:: REQUIREMENT ::
Leave the pictures aside and give back every entry below word for word.

:: MATERIAL SHOWN ::

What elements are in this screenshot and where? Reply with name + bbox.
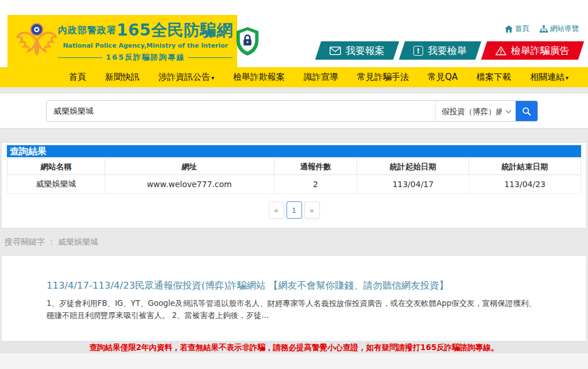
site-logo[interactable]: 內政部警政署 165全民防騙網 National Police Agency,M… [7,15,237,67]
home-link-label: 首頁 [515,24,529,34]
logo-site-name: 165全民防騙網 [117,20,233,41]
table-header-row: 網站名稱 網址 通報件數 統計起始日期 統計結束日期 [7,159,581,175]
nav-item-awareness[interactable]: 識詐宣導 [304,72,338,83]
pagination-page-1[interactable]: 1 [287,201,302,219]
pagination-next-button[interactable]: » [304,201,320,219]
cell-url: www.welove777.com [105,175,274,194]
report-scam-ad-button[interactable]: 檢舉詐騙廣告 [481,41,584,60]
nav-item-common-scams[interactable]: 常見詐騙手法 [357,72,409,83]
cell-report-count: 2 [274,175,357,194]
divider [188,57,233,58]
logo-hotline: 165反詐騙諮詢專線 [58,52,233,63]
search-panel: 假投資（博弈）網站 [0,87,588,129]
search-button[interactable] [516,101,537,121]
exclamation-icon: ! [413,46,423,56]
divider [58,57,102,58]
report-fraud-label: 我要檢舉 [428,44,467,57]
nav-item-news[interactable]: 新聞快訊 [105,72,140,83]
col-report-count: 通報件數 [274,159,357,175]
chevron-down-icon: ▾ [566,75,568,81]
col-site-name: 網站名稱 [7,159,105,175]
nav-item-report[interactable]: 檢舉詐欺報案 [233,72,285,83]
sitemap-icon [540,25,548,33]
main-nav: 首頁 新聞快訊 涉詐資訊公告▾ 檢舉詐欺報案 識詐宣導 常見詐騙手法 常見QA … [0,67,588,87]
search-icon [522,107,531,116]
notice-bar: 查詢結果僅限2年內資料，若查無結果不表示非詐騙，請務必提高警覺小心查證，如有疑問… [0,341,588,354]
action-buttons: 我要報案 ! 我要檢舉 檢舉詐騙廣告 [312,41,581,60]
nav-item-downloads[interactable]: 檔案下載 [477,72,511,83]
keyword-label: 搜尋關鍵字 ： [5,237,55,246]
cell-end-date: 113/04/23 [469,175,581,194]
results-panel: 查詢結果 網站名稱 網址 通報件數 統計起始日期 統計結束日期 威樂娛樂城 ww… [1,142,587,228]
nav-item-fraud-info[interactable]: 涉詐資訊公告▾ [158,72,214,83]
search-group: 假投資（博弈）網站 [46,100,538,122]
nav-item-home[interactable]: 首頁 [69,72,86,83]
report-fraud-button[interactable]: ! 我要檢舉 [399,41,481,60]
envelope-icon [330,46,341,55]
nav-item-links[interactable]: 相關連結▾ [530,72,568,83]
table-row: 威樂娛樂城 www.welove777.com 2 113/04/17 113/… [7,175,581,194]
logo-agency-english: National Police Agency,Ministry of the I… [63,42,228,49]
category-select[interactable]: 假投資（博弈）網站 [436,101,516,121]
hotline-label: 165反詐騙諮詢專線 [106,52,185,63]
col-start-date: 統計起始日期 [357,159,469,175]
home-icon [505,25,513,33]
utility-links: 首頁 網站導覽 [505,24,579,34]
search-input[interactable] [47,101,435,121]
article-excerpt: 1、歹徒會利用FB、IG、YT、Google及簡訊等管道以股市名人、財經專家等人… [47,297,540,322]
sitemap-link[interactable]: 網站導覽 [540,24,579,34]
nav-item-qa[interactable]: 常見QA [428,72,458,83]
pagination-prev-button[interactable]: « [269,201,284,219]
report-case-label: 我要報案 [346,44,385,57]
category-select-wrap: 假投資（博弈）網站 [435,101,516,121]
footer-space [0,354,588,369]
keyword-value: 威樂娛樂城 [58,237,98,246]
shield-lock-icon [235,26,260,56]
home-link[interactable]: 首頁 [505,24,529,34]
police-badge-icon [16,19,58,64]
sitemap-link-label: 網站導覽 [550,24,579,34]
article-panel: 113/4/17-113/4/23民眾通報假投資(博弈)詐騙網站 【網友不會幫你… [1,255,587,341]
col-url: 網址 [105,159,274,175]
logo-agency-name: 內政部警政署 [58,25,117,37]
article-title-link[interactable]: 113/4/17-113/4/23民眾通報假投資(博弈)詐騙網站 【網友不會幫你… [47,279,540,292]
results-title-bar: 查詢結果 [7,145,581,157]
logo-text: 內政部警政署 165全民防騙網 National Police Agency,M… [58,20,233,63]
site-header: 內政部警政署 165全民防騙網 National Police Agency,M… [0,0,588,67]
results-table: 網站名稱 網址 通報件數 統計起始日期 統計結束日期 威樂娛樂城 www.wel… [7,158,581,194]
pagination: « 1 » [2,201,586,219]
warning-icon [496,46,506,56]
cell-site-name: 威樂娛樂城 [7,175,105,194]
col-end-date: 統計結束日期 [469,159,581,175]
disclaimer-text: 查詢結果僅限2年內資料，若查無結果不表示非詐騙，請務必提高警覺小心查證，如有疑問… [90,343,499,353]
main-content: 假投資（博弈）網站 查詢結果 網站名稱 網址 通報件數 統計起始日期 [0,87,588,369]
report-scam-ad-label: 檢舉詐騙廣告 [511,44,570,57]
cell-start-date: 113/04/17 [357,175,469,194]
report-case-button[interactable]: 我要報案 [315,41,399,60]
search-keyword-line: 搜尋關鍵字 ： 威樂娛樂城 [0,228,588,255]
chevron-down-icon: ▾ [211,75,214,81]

:: SOLUTION BELOW ::
What elements are in this screenshot and where? Reply with name + bbox.
site-logo[interactable]: 內政部警政署 165全民防騙網 National Police Agency,M… [7,15,237,67]
home-link-label: 首頁 [515,24,529,34]
logo-site-name: 165全民防騙網 [117,20,233,41]
table-header-row: 網站名稱 網址 通報件數 統計起始日期 統計結束日期 [7,159,581,175]
nav-item-awareness[interactable]: 識詐宣導 [304,72,338,83]
pagination-page-1[interactable]: 1 [287,201,302,219]
pagination-next-button[interactable]: » [304,201,320,219]
cell-url: www.welove777.com [105,175,274,194]
report-scam-ad-button[interactable]: 檢舉詐騙廣告 [481,41,584,60]
nav-item-common-scams[interactable]: 常見詐騙手法 [357,72,409,83]
cell-report-count: 2 [274,175,357,194]
divider [188,57,233,58]
logo-hotline: 165反詐騙諮詢專線 [58,52,233,63]
search-panel: 假投資（博弈）網站 [0,87,588,129]
search-button[interactable] [516,101,537,121]
exclamation-icon: ! [413,46,423,56]
divider [58,57,102,58]
report-fraud-label: 我要檢舉 [428,44,467,57]
nav-item-news[interactable]: 新聞快訊 [105,72,140,83]
col-report-count: 通報件數 [274,159,357,175]
chevron-down-icon: ▾ [566,75,568,81]
col-site-name: 網站名稱 [7,159,105,175]
nav-item-report[interactable]: 檢舉詐欺報案 [233,72,285,83]
sitemap-icon [540,25,548,33]
main-nav: 首頁 新聞快訊 涉詐資訊公告▾ 檢舉詐欺報案 識詐宣導 常見詐騙手法 常見QA … [0,67,588,87]
search-icon [522,107,531,116]
notice-bar: 查詢結果僅限2年內資料，若查無結果不表示非詐騙，請務必提高警覺小心查證，如有疑問… [0,341,588,354]
action-buttons: 我要報案 ! 我要檢舉 檢舉詐騙廣告 [312,41,581,60]
nav-item-downloads[interactable]: 檔案下載 [477,72,511,83]
keyword-label: 搜尋關鍵字 ： [5,237,55,246]
cell-end-date: 113/04/23 [469,175,581,194]
results-panel: 查詢結果 網站名稱 網址 通報件數 統計起始日期 統計結束日期 威樂娛樂城 ww… [1,142,587,228]
nav-item-fraud-info[interactable]: 涉詐資訊公告▾ [158,72,214,83]
search-group: 假投資（博弈）網站 [46,100,538,122]
nav-item-home[interactable]: 首頁 [69,72,86,83]
report-fraud-button[interactable]: ! 我要檢舉 [399,41,481,60]
envelope-icon [330,46,341,55]
nav-item-links[interactable]: 相關連結▾ [530,72,568,83]
table-row: 威樂娛樂城 www.welove777.com 2 113/04/17 113/… [7,175,581,194]
logo-agency-english: National Police Agency,Ministry of the I… [63,42,228,49]
category-select[interactable]: 假投資（博弈）網站 [436,101,516,121]
hotline-label: 165反詐騙諮詢專線 [106,52,185,63]
col-start-date: 統計起始日期 [357,159,469,175]
home-icon [505,25,513,33]
utility-links: 首頁 網站導覽 [505,24,579,34]
search-input[interactable] [47,101,435,121]
article-excerpt: 1、歹徒會利用FB、IG、YT、Google及簡訊等管道以股市名人、財經專家等人… [47,297,540,322]
sitemap-link[interactable]: 網站導覽 [540,24,579,34]
nav-item-qa[interactable]: 常見QA [428,72,458,83]
pagination-prev-button[interactable]: « [269,201,284,219]
report-case-label: 我要報案 [346,44,385,57]
category-select-wrap: 假投資（博弈）網站 [435,101,516,121]
footer-space [0,354,588,369]
keyword-value: 威樂娛樂城 [58,237,98,246]
shield-lock-icon [235,26,260,56]
home-link[interactable]: 首頁 [505,24,529,34]
police-badge-icon [16,19,58,64]
sitemap-link-label: 網站導覽 [550,24,579,34]
article-panel: 113/4/17-113/4/23民眾通報假投資(博弈)詐騙網站 【網友不會幫你… [1,255,587,341]
col-url: 網址 [105,159,274,175]
logo-agency-name: 內政部警政署 [58,25,117,37]
article-title-link[interactable]: 113/4/17-113/4/23民眾通報假投資(博弈)詐騙網站 【網友不會幫你… [47,279,540,292]
results-title-bar: 查詢結果 [7,145,581,157]
logo-text: 內政部警政署 165全民防騙網 National Police Agency,M… [58,20,233,63]
site-header: 內政部警政署 165全民防騙網 National Police Agency,M… [0,0,588,67]
results-table: 網站名稱 網址 通報件數 統計起始日期 統計結束日期 威樂娛樂城 www.wel… [7,158,581,194]
pagination: « 1 » [2,201,586,219]
warning-icon [496,46,506,56]
cell-site-name: 威樂娛樂城 [7,175,105,194]
col-end-date: 統計結束日期 [469,159,581,175]
disclaimer-text: 查詢結果僅限2年內資料，若查無結果不表示非詐騙，請務必提高警覺小心查證，如有疑問… [90,343,499,353]
main-content: 假投資（博弈）網站 查詢結果 網站名稱 網址 通報件數 統計起始日期 [0,87,588,369]
report-scam-ad-label: 檢舉詐騙廣告 [511,44,570,57]
cell-start-date: 113/04/17 [357,175,469,194]
report-case-button[interactable]: 我要報案 [315,41,399,60]
search-keyword-line: 搜尋關鍵字 ： 威樂娛樂城 [0,228,588,255]
chevron-down-icon: ▾ [211,75,214,81]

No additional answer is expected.